Now it's the Web version of that with Concur. It's really not different.
BTN: What other
companies are you keeping your eyes on?
Rizzo: Data
mining, Big Data, data-rich and analytics-rich opportunities are really
interesting. [Companies that] think about optimizing mobile experiences. Finding
good mobile developers is very difficult.
BTN: There has
been so much activity in the expense management sector. Would you consider
buying a smaller expense company?
Rizzo: Anything
is possible, although for us, all the dollars are in spending rather than
accounting for the spend. If I go back to the philosophy that says most
employees are not going to abuse the system, then we don't think we can add a
lot of value in mitigating abuse on the expense side.
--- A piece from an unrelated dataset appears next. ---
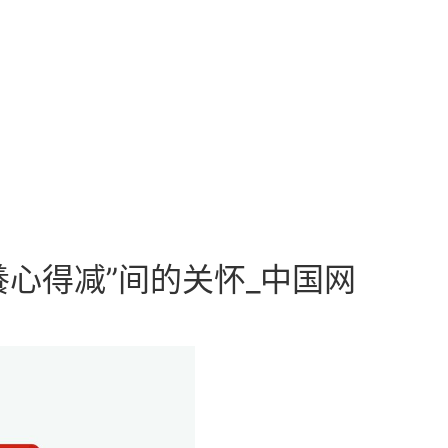
養心得减”间的关怀_中国网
We can add a lot of value
on optimizing travel.
Our job is to take the available money we have
and inject as much innovation in the market as we can. We'd rather inject the
innovation on the travel side, which is making travelers' lives easier and making
corporate travel departments run more economically. There's a lot more leverage
there in adding any bit of value than there is in being a better policeman for
people filing expense reports that everybody hates.